Electricity investors: When will they come to Russia?

With United Energy Systems (UES) and Russia’s entire electricity sector on the road towards restructuring, questions are being asked about whether foreign investors will exhibit strong interest in Russian power as they have in Russian oil.

As always, foreign investors will be seeking enticing financial returns and political guarantees that true reform in the sector is underway. Given uncertainty in the structural reforms and investor fear about corporate governance in Russia, however, direct investors are likely to be extremely cautious and to refrain from serious commitments to the power sector until 2003.

UES is attempting to improve the investment climate, at least in terms of potential financial returns. Specifically, UES expects that electricity tariffs should be at about US$0.035-0.050 by 2004, meaning that tariffs would — finally — cover costs and include a profit for electricity companies. According to Alexey Minaev, senior utility analyst at Rye, Man, Gor (RMG), until electricity tariffs supercede costs and necessary reform bills are passed in the Duma, foreigners will stay in the sidelines in 2002, with 2003 being the year that “foreigners may start coming to this market.”

Troika Dialog’s senior utility analyst Kaha Kiknavelidze, concurs. It is unlikely that observers will see “actual large-scale investments, at least in the coming 1-2 years,” he says.

Most companies in the Russian electricity sector welcome foreign investment. Unsurprisingly, the hope of receiving cash is the major attraction. According to Minaev: “UES strongly supports the coming of foreign investors into the power sector. For [CEO Anatoly] Chubais this would be ideal, as it would solve the problem of ageing assets. Most energos are controlled by UES and will likely follow UES.”

In addition to cash, however, energos would also like to gain from foreign expertise. Mikhail Seleznev, senior utilities analyst at United Financial Group (UFG), believes that energos could gain expertise “in metering, disconnection procedures, and commercial losses countermeasures.”

Yet, the actions taken by energo managers will continue to keep foreign investors on guard. Cash is what is important for energos. Issues of corporate governance are not high on many energo managements’ priorities. According to Seleznev, foreign investors are “looking for control, but as it appears right now, the Russian government is not very willing to yield control. Management’s lack of openness is a major stumbling block for investors. According to Seleznev, this lack of openness is “why foreigners are looking for control – if you have control openness is not an issue any more.”

Minaev also point out a typical problem with Russian utilities. “The interests of shareholders may differ — for example, if a shareholder is a utilities customer at the same time.”

Clearly, management openness depends on company management, which is elected by shareholders. As such, investors should look closely at the

management, ownership, and shareholder structure of Russian power companies.

Another serious question to consider, however, is that of how regional governments would react to foreign investors.
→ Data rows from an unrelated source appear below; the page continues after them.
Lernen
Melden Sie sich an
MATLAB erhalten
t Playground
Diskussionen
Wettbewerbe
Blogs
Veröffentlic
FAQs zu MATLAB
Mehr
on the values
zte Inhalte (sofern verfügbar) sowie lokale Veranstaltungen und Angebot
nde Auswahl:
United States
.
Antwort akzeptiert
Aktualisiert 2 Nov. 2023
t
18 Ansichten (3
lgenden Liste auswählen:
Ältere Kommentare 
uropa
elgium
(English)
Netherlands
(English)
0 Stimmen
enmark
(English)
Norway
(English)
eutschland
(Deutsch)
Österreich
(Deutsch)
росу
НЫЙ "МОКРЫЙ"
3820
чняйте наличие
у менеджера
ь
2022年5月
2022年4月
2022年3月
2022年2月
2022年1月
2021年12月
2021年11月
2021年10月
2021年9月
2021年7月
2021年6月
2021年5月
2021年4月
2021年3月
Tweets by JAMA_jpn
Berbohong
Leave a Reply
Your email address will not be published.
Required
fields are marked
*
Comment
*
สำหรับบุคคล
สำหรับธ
Given Russia’s political structure, local governors can wield inordinate influence on political and economic affairs of their regions. Succinctly put, RMG’s Minaev explains, “Russia is a big country and governors vary significantly in their political views.” Specifically, he said, some politicians like Moscow’s Mayor Yuri Luzhkov would resist attempts by any other party to control Mosenergo, whereas “in the regions with democratic governments, [the] situation may be opposite.”
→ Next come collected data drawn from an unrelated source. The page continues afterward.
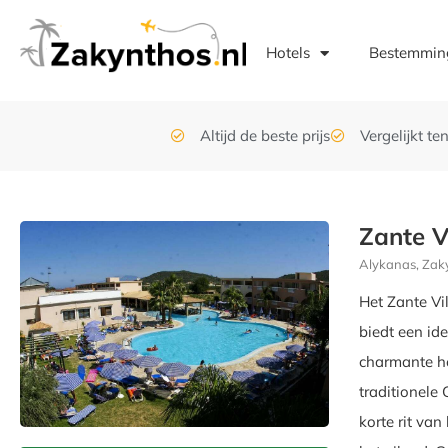
Hotels
Bestemmin
Altijd de beste prijs
Vergelijkt t
Zante V
Alykanas, Zak
Het Zante Vi
biedt een id
charmante ho
traditionele 
korte rit va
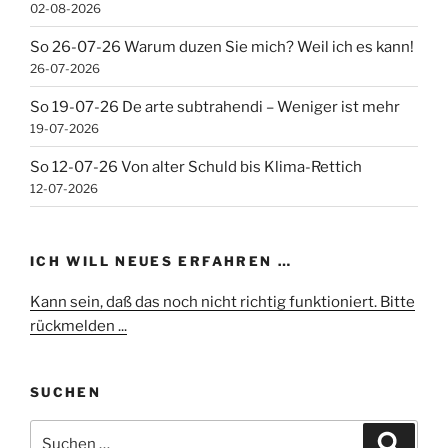
02-08-2026
So 26-07-26 Warum duzen Sie mich? Weil ich es kann!
26-07-2026
So 19-07-26 De arte subtrahendi – Weniger ist mehr
19-07-2026
So 12-07-26 Von alter Schuld bis Klima-Rettich
12-07-2026
ICH WILL NEUES ERFAHREN …
Kann sein, daß das noch nicht richtig funktioniert. Bitte
rückmelden ...
SUCHEN
Suchen
Suche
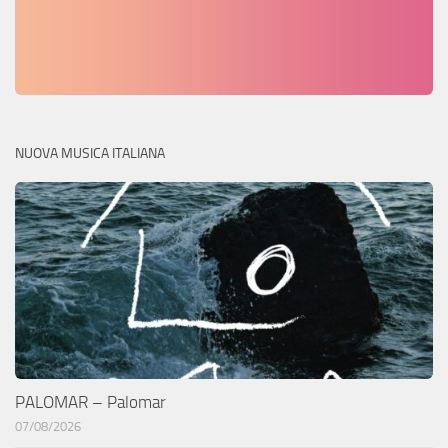
NUOVA MUSICA ITALIANA
PALOMAR – Palomar
07/08/2026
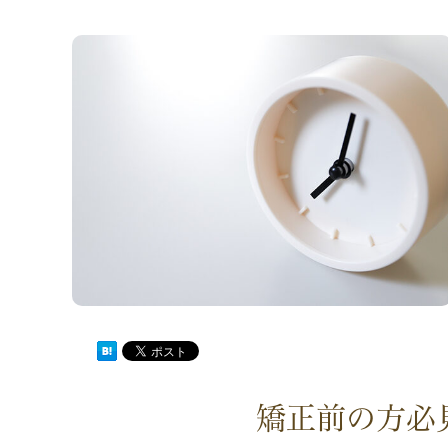
矯正前の方必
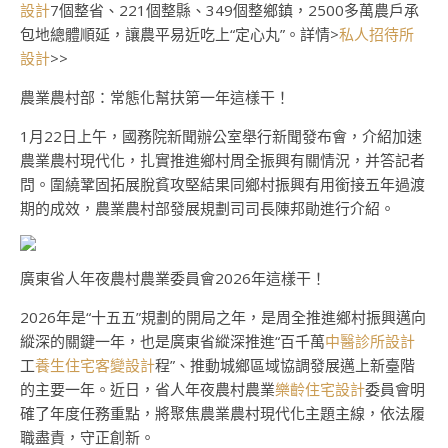
設計
7個整省、221個整縣、349個整鄉鎮，2500多萬農戶承
包地總體順延，讓農平易近吃上“定心丸”。詳情>
私人招待所
設計
>>
農業農村部：常態化幫扶第一年這樣干！
1月22日上午，國務院新聞辦公室舉行新聞發布會，介紹加速
農業農村現代化，扎實推進鄉村周全振興有關情況，并答記者
問。圍繞鞏固拓展脫貧攻堅結果同鄉村振興有用銜接五年過渡
期的成效，農業農村部發展規劃司司長陳邦勛進行介紹。
廣東省人年夜農村農業委員會2026年這樣干！
2026年是“十五五”規劃的開局之年，是周全推進鄉村振興邁向
縱深的關鍵一年，也是廣東省縱深推進“百千萬
中醫診所設計
工
養生住宅
客變設計
程”、推動城鄉區域協調發展邁上新臺階
的主要一年。近日，省人年夜農村農業
樂齡住宅設計
委員會明
確了年度任務重點，將聚焦農業農村現代化主題主線，依法履
職盡責，守正創新。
Importantly, in most cases regional governments are not shareholders in energos or individual power stations and cannot fully thwart foreign investment. Yet the issue of raising tariffs would be a problem. According to Kiknavelidze, “foreign companies want higher tariffs, which would be met by regional governors’ opposition.”

Minaev agrees that there would be strong opposition if “newcomers began boosting tariffs,” but he sees such a move as “unlikely because there will be competition and licensing, which won’t allow arbitrary tariff growth.”

Already, some foreign electricity companies have attempted to invest in Russia. As Minaev noted, “EdF, the France-based electricity utility, reportedly joined a project on the construction of a power station in Moscow.” But negotiations between UES and foreign companies took place before the 1998 ruble crisis, which brought discussions to a jarring halt.

While it is difficult to ascertain exactly what companies would come in to Russia when reforms are more evident, those experienced in emerging markets are the likely prospects. Minaev believes that those with CIS experience such as “AES, Iberdrola, and RWE AG” are the most likely candidates. Troika’s Kiknavelidze mentioned companies such as “AES, EdF, Preussen Elektra and Fortum” as potentially interested. “AES seems to be the most aggressive and willing to take business risks, while EdF seems to be trying to negotiate government guarantees for specific projects.”

Some potential investors might have difficulties even in the early stages of exploring investments in Russia, though. According to Seleznev, “AES is most willing to come, but also most disliked by UES. They clashed over electricity supplies to Turkey from Georgia.” Undeniably, he said companies with close relationships to UES, such as “EdF and E.ON (one of the principal shareholders in Lenenergo)” might have an easier time getting a foot in the door.